Miles Sebold gave an overview of the Hutchinson Economic Development Authority’s (EDA) mission — to facilitate redevelopment, job creation and manufacturing success — and detailed a series of projects the EDA has supported over the past two decades.
He described the State Theater rehabilitation (work beginning in the early 2000s) supported by a redevelopment TIF and a downtown loan of about $130,000 that enabled private owners Red and Linda McMonagle to renovate and operate the venue; new operators Jenna and Jason Wall took over in 2024. Sebold also credited the EDA with Cornerstone Commons (circa 2005), downtown streetscape improvements, and the cleanup and site-readiness work at the former Hutchinson Coop Cenex fertilizer site on 3rd Avenue NW.
On the Old Depot Block, Sebold said the EDA coordinated with the McLeod County Rail Authority to relocate and renovate the depot building, spent funds on a market pavilion and worked with the city on parking and a rain garden that together produced the current farmers market.
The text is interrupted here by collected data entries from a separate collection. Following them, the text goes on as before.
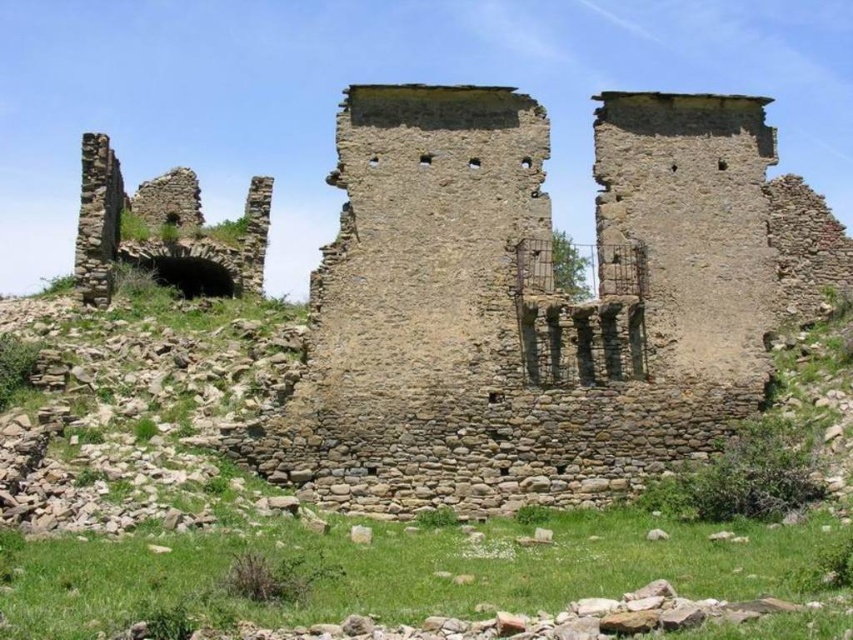 Does rustic stone castle at center have a larger size compared to rustic stone arch at left?

Yes, rustic stone castle at center is bigger than rustic stone arch at left.

Which of these two, rustic stone castle at center or rustic stone arch at left, stands shorter?

rustic stone arch at left is shorter.

Is point (640, 296) positioned behind point (119, 177)?

No.

This screenshot has height=640, width=853. What are the coordinates of `rustic stone castle at center` in the screenshot? It's located at (538, 301). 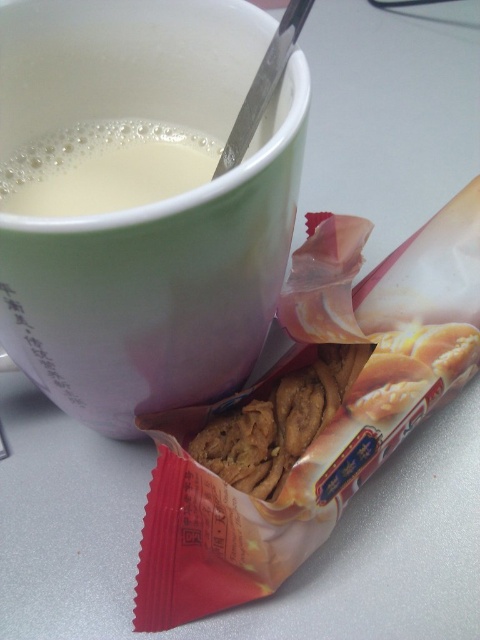 Question: Is matte ceramic mug at upper center smaller than white creamy liquid at upper left?

Choices:
 (A) yes
 (B) no

Answer: (B)

Question: Can you confirm if matte ceramic mug at upper center is bigger than white creamy liquid at upper left?

Choices:
 (A) yes
 (B) no

Answer: (A)

Question: Which object appears closest to the camera in this image?

Choices:
 (A) white creamy liquid at upper left
 (B) matte ceramic mug at upper center

Answer: (B)

Question: Is matte ceramic mug at upper center bigger than white creamy liquid at upper left?

Choices:
 (A) no
 (B) yes

Answer: (B)

Question: Which object appears farthest from the camera in this image?

Choices:
 (A) matte ceramic mug at upper center
 (B) white creamy liquid at upper left

Answer: (B) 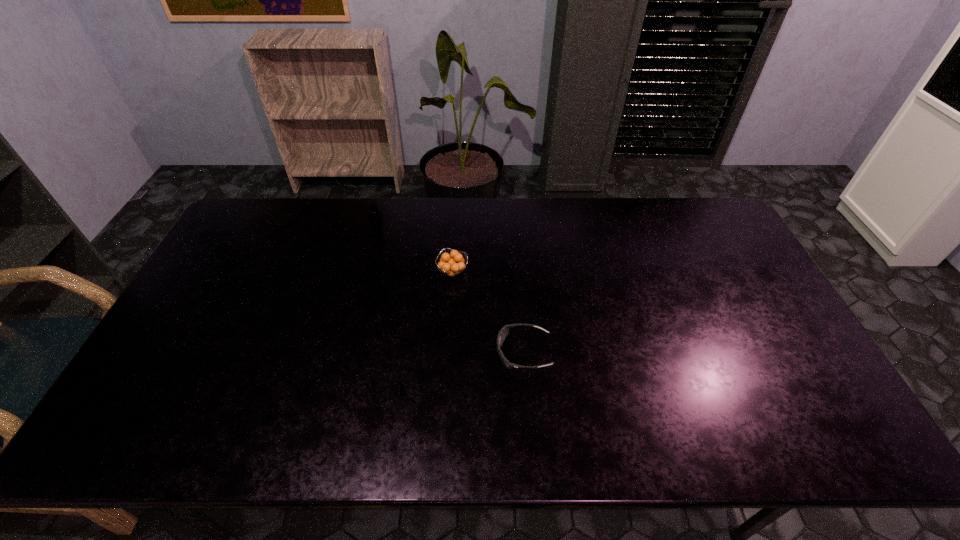 Identify the location of Lego. (375, 217).

Where is `the tallest object`? Image resolution: width=960 pixels, height=540 pixels. the tallest object is located at coordinates (375, 217).

Where is `the second shortest object`? This screenshot has height=540, width=960. the second shortest object is located at coordinates (453, 266).

The width and height of the screenshot is (960, 540). What are the coordinates of `the second nearest object` in the screenshot? It's located at (453, 266).

At what (x,y) coordinates should I click in order to perform the action: click on the nearest object. Please return your answer as a coordinate pair (x, y). This screenshot has height=540, width=960. Looking at the image, I should click on (504, 332).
Sebold highlighted industrial recruitment and incubator efforts: Warrior Manufacturing relocated from Redwood Falls and built a 92,000-square-foot facility (later expanded by about 40,000 square feet) with job growth from an initial 15-job goal to more than 100 employees; the city and EDA expanded the industrial park using a federal infrastructure grant (about $950,000 as stated in the transcript) to install roads and utilities for 68 acres of new lots.
He reviewed the Hutchinson Enterprise Center, a 20,000-square-foot incubator built at an overall cost of about $2,400,000. Sebold said the project was financed largely through grants, including a state grant he identified as roughly $760,000 and about $1,000,000 in other grants; he stated the facility was built without debt. He listed incubator-tenant success stories (Innovative Foam, RD Machine, Laser Dynamics, Smoky Dukes and Demos Materials) and said the Enterprise Center is fully occupied.
Recruitment highlights included Uponor (now owned by GF) — where workforce planning through a program Sebold called "Tiger Path" helped secure expansion — Zephyr Wind Services (acquired a 51,000-square-foot facility and grew to multiple sites), and RD Machine’s expansion from roughly 16,000 to 37,000 square feet and about 35 employees.
Sebold characterized the Enterprise Center as distinct among Minnesota cities for its approach and said the EDA has played an integral role across these projects. The transcript contains approximate figures and program names as Sebold presented them; some claims (for example, that the enterprise center is "unique in Minnesota") are attributed to Sebold and are not independently verified in the transcript.